Description
Hi,
Several months ago @tpeng pointed me to https://github.com/scikit-learn/scikit-learn/blob/master/sklearn/feature_extraction/text.py#L966 - why is 1.0 added to idf?
This 1.0 makes idf positive when n_samples==df, and the comment is suggesting it is to avoid some division errors. What I don't understand is what are these division errors - idf is a multiplier, not a divisor in tf*idf, and we're calculating logarithm for idf - why divide by logarithm?
When this 1.0 summand is commented out sklearn.feature_extraction.tests.test_text
start to fail, as expected:
..............FF...........F........
======================================================================
FAIL: sklearn.feature_extraction.tests.test_text.test_tf_idf_smoothing
----------------------------------------------------------------------
Traceback (most recent call last):
File "/Users/kmike/envs/scraping/lib/python2.7/site-packages/nose/case.py", line 197, in runTest
self.test(*self.arg)
File "/Users/kmike/svn/scikit-learn/sklearn/feature_extraction/tests/test_text.py", line 322, in test_tf_idf_smoothing
assert_array_almost_equal((tfidf ** 2).sum(axis=1), [1., 1., 1.])
File "/Users/kmike/envs/scraping/lib/python2.7/site-packages/numpy/testing/utils.py", line 811, in assert_array_almost_equal
header=('Arrays are not almost equal to %d decimals' % decimal))

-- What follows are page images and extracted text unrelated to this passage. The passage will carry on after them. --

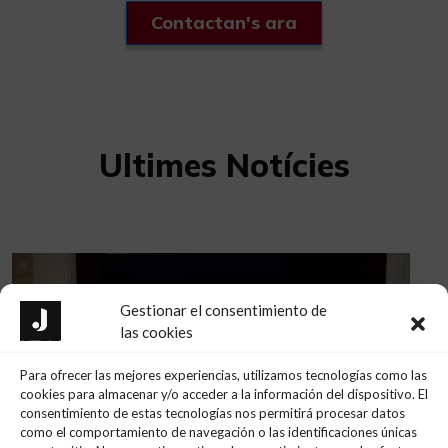
Contactan's ara
Ultimes Notícies
Gestionar el consentimiento de
las cookies
Para ofrecer las mejores experiencias, utilizamos tecnologías como las
cookies para almacenar y/o acceder a la información del dispositivo. El
consentimiento de estas tecnologías nos permitirá procesar datos
como el comportamiento de navegación o las identificaciones únicas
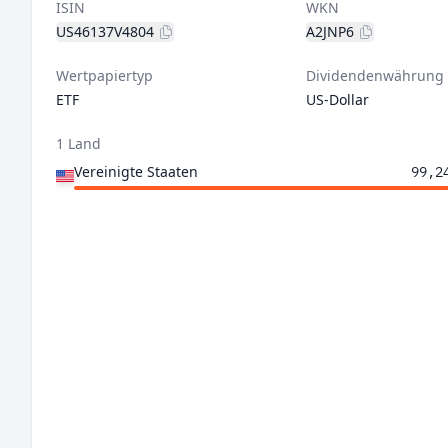
ISIN
WKN
US46137V4804
A2JNP6
Wertpapiertyp
Dividendenwährung
ETF
US-Dollar
1 Land
Vereinigte Staaten
99,2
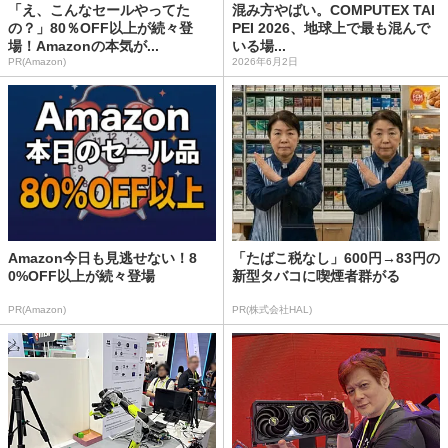
「え、こんなセールやってた
混み方やばい。COMPUTEX TAI
の？」80％OFF以上が続々登
PEI 2026、地球上で最も混んで
場！Amazonの本気が...
いる場...
PR(Amazon)
2026年6月2日
Amazon今日も見逃せない！8
「たばこ税なし」600円→83円の
0%OFF以上が続々登場
新型タバコに喫煙者群がる
PR(Amazon)
PR(株式会社HAL)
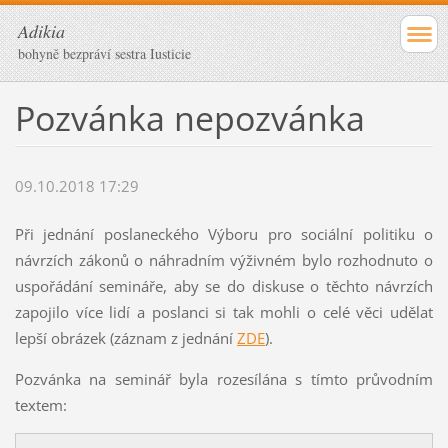
Adikia
bohyně bezpráví sestra Iusticie
Pozvánka nepozvánka
09.10.2018 17:29
Při jednání poslaneckého Výboru pro sociální politiku o
návrzích zákonů o náhradním výživném bylo rozhodnuto o
uspořádání semináře, aby se do diskuse o těchto návrzích
zapojilo více lidí a poslanci si tak mohli o celé věci udělat
lepší obrázek (záznam z jednání
ZDE
).
Pozvánka na seminář byla rozesílána s tímto průvodním
textem:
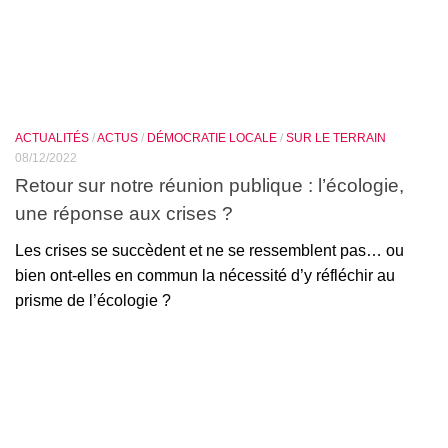
ACTUALITÉS
/
ACTUS
/
DÉMOCRATIE LOCALE
/
SUR LE TERRAIN
08/12/2022
Retour sur notre réunion publique : l’écologie,
une réponse aux crises ?
Les crises se succèdent et ne se ressemblent pas… ou
bien ont-elles en commun la nécessité d’y réfléchir au
prisme de l’écologie ?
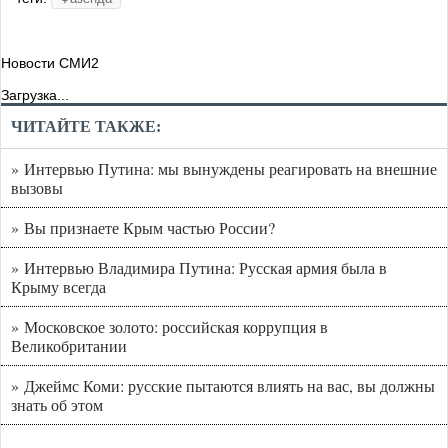
Новости СМИ2
Загрузка...
ЧИТАЙТЕ ТАКЖЕ:
» Интервью Путина: мы вынуждены реагировать на внешние
вызовы
» Вы признаете Крым частью России?
» Интервью Владимира Путина: Русская армия была в
Крыму всегда
» Московское золото: российская коррупция в
Великобритании
» Джеймс Коми: русские пытаются влиять на вас, вы должны
знать об этом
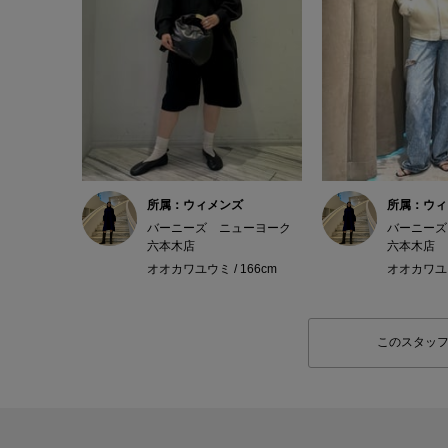
所属：ウィメンズ
所属：ウィ
バーニーズ ニューヨーク
バーニーズ
六本木店
六本木店
オオカワユウミ / 166cm
オオカワユウミ
このスタッ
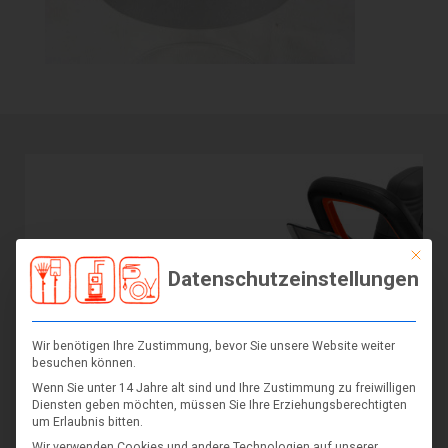
Mit die
Datenschutzeinstellungen
Wir benötigen Ihre Zustimmung, bevor Sie unsere Website weiter
besuchen können.
Wenn Sie unter 14 Jahre alt sind und Ihre Zustimmung zu freiwilligen
Diensten geben möchten, müssen Sie Ihre Erziehungsberechtigten
um Erlaubnis bitten.
Wir verwenden Cookies und andere Technologien auf unserer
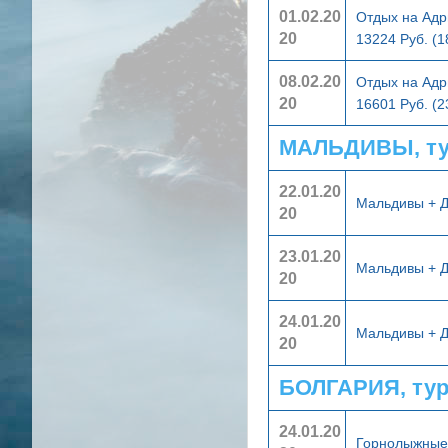
01.02.20
Отдых на Адр
20
13224 Руб. (
08.02.20
Отдых на Адр
20
16601 Руб. (
МАЛЬДИВЫ, ту
22.01.20
Мальдивы + 
20
23.01.20
Мальдивы + 
20
24.01.20
Мальдивы + 
20
БОЛГАРИЯ, ту
24.01.20
Горнолыжные 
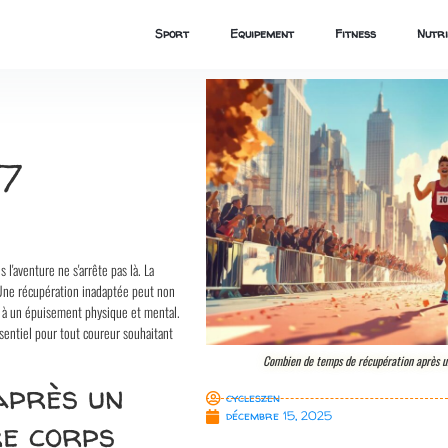
Sport
Equipement
Fitness
Nutri
 7
l'aventure ne s'arrête pas là. La
 Une récupération inadaptée peut non
 à un épuisement physique et mental.
sentiel pour tout coureur souhaitant
Combien de temps de récupération après un
après un
cycleszen
décembre 15, 2025
e corps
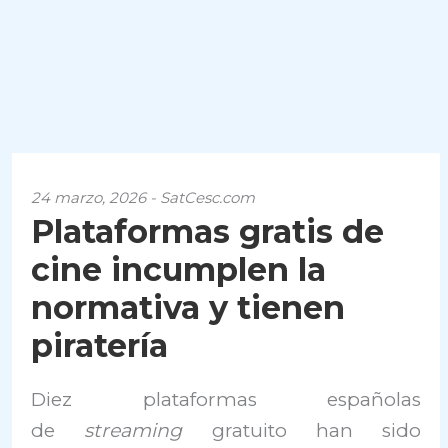
24 marzo, 2026 - SatCesc.com
Plataformas gratis de
cine incumplen la
normativa y tienen
piratería
Diez plataformas españolas
de
streaming
gratuito han sido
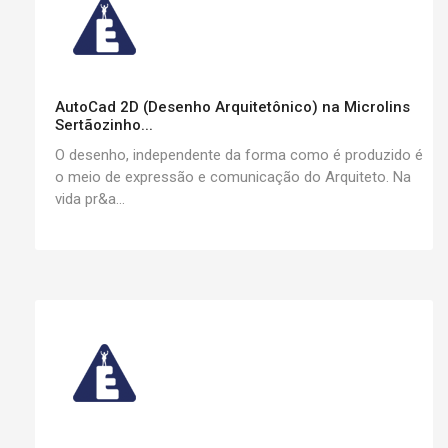
AutoCad 2D (Desenho Arquitetônico) na Microlins
Sertãozinho...
O desenho, independente da forma como é produzido é
o meio de expressão e comunicação do Arquiteto. Na
vida pr&a...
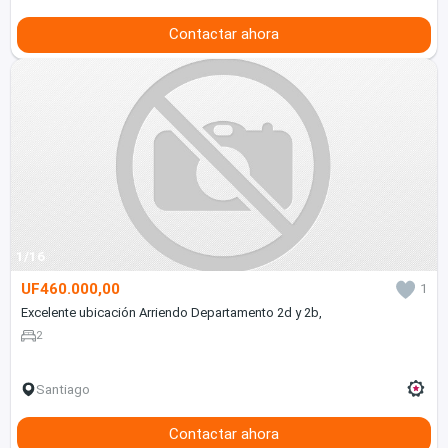
Contactar ahora
1/16
UF460.000,00
1
Excelente ubicación Arriendo Departamento 2d y 2b,
2
Santiago
Contactar ahora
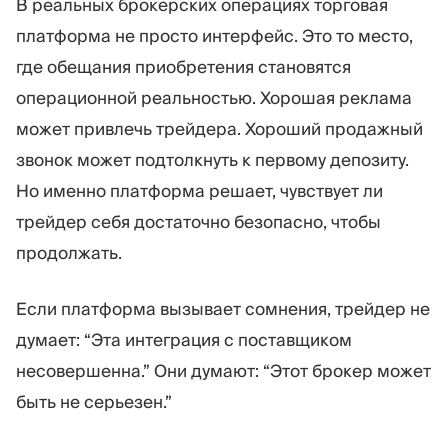
В реальных брокерских операциях торговая
платформа не просто интерфейс. Это то место,
где обещания приобретения становятся
операционной реальностью. Хорошая реклама
может привлечь трейдера. Хороший продажный
звонок может подтолкнуть к первому депозиту.
Но именно платформа решает, чувствует ли
трейдер себя достаточно безопасно, чтобы
продолжать.
Если платформа вызывает сомнения, трейдер не
думает: “Эта интеграция с поставщиком
несовершенна.” Они думают: “Этот брокер может
быть не серьезен.”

File "/Users/kmike/envs/scraping/lib/python2.7/site-packages/numpy/testing/utils.py", line 644, in assert_array_compare
raise AssertionError(msg)
AssertionError:
Arrays are not almost equal to 6 decimals
(mismatch 33.3333333333%)
x: array([ 1., 1., 0.])
y: array([ 1., 1., 1.])
>> raise AssertionError('\nArrays are not almost equal to 6 decimals\n\n(mismatch 33.3333333333%)\n x: array([ 1., 1., 0.])\n y: array([ 1., 1., 1.])')
======================================================================
FAIL: sklearn.feature_extraction.tests.test_text.test_tfidf_no_smoothing
----------------------------------------------------------------------
Traceback (most recent call last):
File "/Users/kmike/envs/scraping/lib/python2.7/site-packages/nose/case.py", line 197, in runTest
self.test(*self.arg)
File "/Users/kmike/svn/scikit-learn/sklearn/feature_extraction/tests/test_text.py", line 342, in test_tfidf_no_smoothing
assert_array_almost_equal((tfidf ** 2).sum(axis=1), [1., 1., 1.])
File "/Users/kmike/envs/scraping/lib/python2.7/site-packages/numpy/testing/utils.py", line 811, in assert_array_almost_equal
header=('Arrays are not almost equal to %d decimals' % decimal))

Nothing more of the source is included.